_TO DO:_
Keep every character as it is and output all of the records.

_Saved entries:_

####################

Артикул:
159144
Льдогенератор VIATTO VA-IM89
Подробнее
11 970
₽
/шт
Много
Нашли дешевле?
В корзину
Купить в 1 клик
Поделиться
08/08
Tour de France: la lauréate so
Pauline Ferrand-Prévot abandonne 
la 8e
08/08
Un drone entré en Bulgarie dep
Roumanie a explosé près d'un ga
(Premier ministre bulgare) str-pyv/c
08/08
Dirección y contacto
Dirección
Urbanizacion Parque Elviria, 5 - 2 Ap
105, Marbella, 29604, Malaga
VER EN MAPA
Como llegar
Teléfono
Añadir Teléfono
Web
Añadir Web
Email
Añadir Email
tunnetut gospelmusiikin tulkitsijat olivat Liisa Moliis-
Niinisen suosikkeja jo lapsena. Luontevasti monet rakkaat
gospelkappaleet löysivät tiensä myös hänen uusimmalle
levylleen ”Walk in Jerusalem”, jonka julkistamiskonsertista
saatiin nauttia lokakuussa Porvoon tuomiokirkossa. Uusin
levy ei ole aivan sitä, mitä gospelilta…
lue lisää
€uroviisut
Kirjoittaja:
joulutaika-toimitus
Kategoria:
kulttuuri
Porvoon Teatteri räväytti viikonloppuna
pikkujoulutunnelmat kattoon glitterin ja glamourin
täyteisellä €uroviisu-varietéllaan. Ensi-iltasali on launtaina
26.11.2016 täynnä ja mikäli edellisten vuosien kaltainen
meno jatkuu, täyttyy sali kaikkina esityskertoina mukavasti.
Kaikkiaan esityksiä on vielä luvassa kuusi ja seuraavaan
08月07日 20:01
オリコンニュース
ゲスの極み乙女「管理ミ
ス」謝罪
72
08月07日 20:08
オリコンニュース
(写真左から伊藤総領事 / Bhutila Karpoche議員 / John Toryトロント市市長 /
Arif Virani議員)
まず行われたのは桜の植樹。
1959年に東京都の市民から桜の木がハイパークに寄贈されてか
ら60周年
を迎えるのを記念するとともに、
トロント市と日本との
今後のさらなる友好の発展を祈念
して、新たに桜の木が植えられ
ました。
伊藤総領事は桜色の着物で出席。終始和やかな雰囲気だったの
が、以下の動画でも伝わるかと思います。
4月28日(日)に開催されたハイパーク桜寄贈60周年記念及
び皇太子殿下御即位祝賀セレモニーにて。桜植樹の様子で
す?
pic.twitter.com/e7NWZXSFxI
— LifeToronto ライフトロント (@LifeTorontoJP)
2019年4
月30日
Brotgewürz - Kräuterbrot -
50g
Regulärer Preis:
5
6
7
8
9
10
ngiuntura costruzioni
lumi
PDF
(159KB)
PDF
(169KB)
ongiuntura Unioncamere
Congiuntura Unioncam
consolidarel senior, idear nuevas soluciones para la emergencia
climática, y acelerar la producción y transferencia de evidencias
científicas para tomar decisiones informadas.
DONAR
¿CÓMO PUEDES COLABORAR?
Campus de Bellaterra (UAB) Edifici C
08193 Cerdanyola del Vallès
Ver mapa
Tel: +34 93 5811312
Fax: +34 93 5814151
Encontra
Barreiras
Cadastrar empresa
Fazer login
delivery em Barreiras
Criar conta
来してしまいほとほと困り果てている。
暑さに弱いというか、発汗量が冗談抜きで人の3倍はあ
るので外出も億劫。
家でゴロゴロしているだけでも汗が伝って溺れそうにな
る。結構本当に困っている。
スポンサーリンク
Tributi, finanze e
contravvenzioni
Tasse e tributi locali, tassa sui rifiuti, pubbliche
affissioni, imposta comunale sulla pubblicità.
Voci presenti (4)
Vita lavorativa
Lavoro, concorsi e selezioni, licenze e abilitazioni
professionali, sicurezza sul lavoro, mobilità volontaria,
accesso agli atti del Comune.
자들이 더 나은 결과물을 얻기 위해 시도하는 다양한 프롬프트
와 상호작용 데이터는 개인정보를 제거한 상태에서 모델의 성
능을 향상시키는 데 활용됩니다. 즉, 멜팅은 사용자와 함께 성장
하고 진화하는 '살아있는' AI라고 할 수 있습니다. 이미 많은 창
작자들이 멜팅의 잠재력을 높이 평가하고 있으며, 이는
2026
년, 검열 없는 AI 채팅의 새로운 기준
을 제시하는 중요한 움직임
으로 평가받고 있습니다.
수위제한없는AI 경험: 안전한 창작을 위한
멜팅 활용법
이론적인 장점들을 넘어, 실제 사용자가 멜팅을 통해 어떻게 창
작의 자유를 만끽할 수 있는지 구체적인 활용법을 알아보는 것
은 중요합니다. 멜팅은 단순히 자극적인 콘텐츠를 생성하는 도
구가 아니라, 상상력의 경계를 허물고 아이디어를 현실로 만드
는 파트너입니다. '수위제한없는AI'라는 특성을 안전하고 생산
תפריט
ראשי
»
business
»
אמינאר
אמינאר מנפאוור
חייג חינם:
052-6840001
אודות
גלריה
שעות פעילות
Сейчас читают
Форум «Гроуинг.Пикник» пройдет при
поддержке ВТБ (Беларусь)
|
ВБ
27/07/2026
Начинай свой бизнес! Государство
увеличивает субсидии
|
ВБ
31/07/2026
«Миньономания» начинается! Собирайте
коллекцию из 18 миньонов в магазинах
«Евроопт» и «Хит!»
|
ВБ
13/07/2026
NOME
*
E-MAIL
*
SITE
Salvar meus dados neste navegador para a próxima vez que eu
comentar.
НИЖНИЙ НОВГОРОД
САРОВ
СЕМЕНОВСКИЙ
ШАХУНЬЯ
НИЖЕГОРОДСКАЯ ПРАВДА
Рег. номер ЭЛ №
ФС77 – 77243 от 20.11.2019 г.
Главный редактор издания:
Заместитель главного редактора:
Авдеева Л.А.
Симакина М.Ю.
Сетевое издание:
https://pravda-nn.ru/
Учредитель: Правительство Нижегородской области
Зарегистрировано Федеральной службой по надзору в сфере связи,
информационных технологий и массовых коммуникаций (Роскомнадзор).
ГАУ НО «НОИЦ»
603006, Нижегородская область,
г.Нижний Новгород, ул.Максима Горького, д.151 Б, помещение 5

####################

_RESPONSE BELOW:_
Артикул:
159144
Льдогенератор VIATTO VA-IM89
Подробнее
11 970
₽
/шт
Много
Нашли дешевле?
В корзину
Купить в 1 клик
Поделиться
08/08
Tour de France: la lauréate so
Pauline Ferrand-Prévot abandonne 
la 8e
08/08
Un drone entré en Bulgarie dep
Roumanie a explosé près d'un ga
(Premier ministre bulgare) str-pyv/c
08/08
Dirección y contacto
Dirección
Urbanizacion Parque Elviria, 5 - 2 Ap
105, Marbella, 29604, Malaga
VER EN MAPA
Como llegar
Teléfono
Añadir Teléfono
Web
Añadir Web
Email
Añadir Email
tunnetut gospelmusiikin tulkitsijat olivat Liisa Moliis-
Niinisen suosikkeja jo lapsena. Luontevasti monet rakkaat
gospelkappaleet löysivät tiensä myös hänen uusimmalle
levylleen ”Walk in Jerusalem”, jonka julkistamiskonsertista
saatiin nauttia lokakuussa Porvoon tuomiokirkossa. Uusin
levy ei ole aivan sitä, mitä gospelilta…
lue lisää
€uroviisut
Kirjoittaja:
joulutaika-toimitus
Kategoria:
kulttuuri
Porvoon Teatteri räväytti viikonloppuna
pikkujoulutunnelmat kattoon glitterin ja glamourin
täyteisellä €uroviisu-varietéllaan. Ensi-iltasali on launtaina
26.11.2016 täynnä ja mikäli edellisten vuosien kaltainen
meno jatkuu, täyttyy sali kaikkina esityskertoina mukavasti.
Kaikkiaan esityksiä on vielä luvassa kuusi ja seuraavaan
08月07日 20:01
オリコンニュース
ゲスの極み乙女「管理ミ
ス」謝罪
72
08月07日 20:08
オリコンニュース
(写真左から伊藤総領事 / Bhutila Karpoche議員 / John Toryトロント市市長 /
Arif Virani議員)
まず行われたのは桜の植樹。
1959年に東京都の市民から桜の木がハイパークに寄贈されてか
ら60周年
を迎えるのを記念するとともに、
トロント市と日本との
今後のさらなる友好の発展を祈念
して、新たに桜の木が植えられ
ました。
伊藤総領事は桜色の着物で出席。終始和やかな雰囲気だったの
が、以下の動画でも伝わるかと思います。
4月28日(日)に開催されたハイパーク桜寄贈60周年記念及
び皇太子殿下御即位祝賀セレモニーにて。桜植樹の様子で
す?
pic.twitter.com/e7NWZXSFxI
— LifeToronto ライフトロント (@LifeTorontoJP)
2019年4
月30日
Brotgewürz - Kräuterbrot -
50g
Regulärer Preis:
5
6
7
8
9
10
ngiuntura costruzioni
lumi
PDF
(159KB)
PDF
(169KB)
ongiuntura Unioncamere
Congiuntura Unioncam
consolidarel senior, idear nuevas soluciones para la emergencia
climática, y acelerar la producción y transferencia de evidencias
científicas para tomar decisiones informadas.
DONAR
¿CÓMO PUEDES COLABORAR?
Campus de Bellaterra (UAB) Edifici C
08193 Cerdanyola del Vallès
Ver mapa
Tel: +34 93 5811312
Fax: +34 93 5814151
Encontra
Barreiras
Cadastrar empresa
Fazer login
delivery em Barreiras
Criar conta
来してしまいほとほと困り果てている。
暑さに弱いというか、発汗量が冗談抜きで人の3倍はあ
るので外出も億劫。
家でゴロゴロしているだけでも汗が伝って溺れそうにな
る。結構本当に困っている。
スポンサーリンク
Tributi, finanze e
contravvenzioni
Tasse e tributi locali, tassa sui rifiuti, pubbliche
affissioni, imposta comunale sulla pubblicità.
Voci presenti (4)
Vita lavorativa
Lavoro, concorsi e selezioni, licenze e abilitazioni
professionali, sicurezza sul lavoro, mobilità volontaria,
accesso agli atti del Comune.
자들이 더 나은 결과물을 얻기 위해 시도하는 다양한 프롬프트
와 상호작용 데이터는 개인정보를 제거한 상태에서 모델의 성
능을 향상시키는 데 활용됩니다. 즉, 멜팅은 사용자와 함께 성장
하고 진화하는 '살아있는' AI라고 할 수 있습니다. 이미 많은 창
작자들이 멜팅의 잠재력을 높이 평가하고 있으며, 이는
2026
년, 검열 없는 AI 채팅의 새로운 기준
을 제시하는 중요한 움직임
으로 평가받고 있습니다.
수위제한없는AI 경험: 안전한 창작을 위한
멜팅 활용법
이론적인 장점들을 넘어, 실제 사용자가 멜팅을 통해 어떻게 창
작의 자유를 만끽할 수 있는지 구체적인 활용법을 알아보는 것
은 중요합니다. 멜팅은 단순히 자극적인 콘텐츠를 생성하는 도
구가 아니라, 상상력의 경계를 허물고 아이디어를 현실로 만드
는 파트너입니다. '수위제한없는AI'라는 특성을 안전하고 생산
תפריט
ראשי
»
business
»
אמינאר
אמינאר מנפאוור
חייג חינם:
052-6840001
אודות
גלריה
שעות פעילות
Сейчас читают
Форум «Гроуинг.Пикник» пройдет при
поддержке ВТБ (Беларусь)
|
ВБ
27/07/2026
Начинай свой бизнес! Государство
увеличивает субсидии
|
ВБ
31/07/2026
«Миньономания» начинается! Собирайте
коллекцию из 18 миньонов в магазинах
«Евроопт» и «Хит!»
|
ВБ
13/07/2026
NOME
*
E-MAIL
*
SITE
Salvar meus dados neste navegador para a próxima vez que eu
comentar.
НИЖНИЙ НОВГОРОД
САРОВ
СЕМЕНОВСКИЙ
ШАХУНЬЯ
НИЖЕГОРОДСКАЯ ПРАВДА
Рег. номер ЭЛ №
ФС77 – 77243 от 20.11.2019 г.
Главный редактор издания:
Заместитель главного редактора:
Авдеева Л.А.
Симакина М.Ю.
Сетевое издание:
https://pravda-nn.ru/
Учредитель: Правительство Нижегородской области
Зарегистрировано Федеральной службой по надзору в сфере связи,
информационных технологий и массовых коммуникаций (Роскомнадзор).
ГАУ НО «НОИЦ»
603006, Нижегородская область,
г.Нижний Новгород, ул.Максима Горького, д.151 Б, помещение 5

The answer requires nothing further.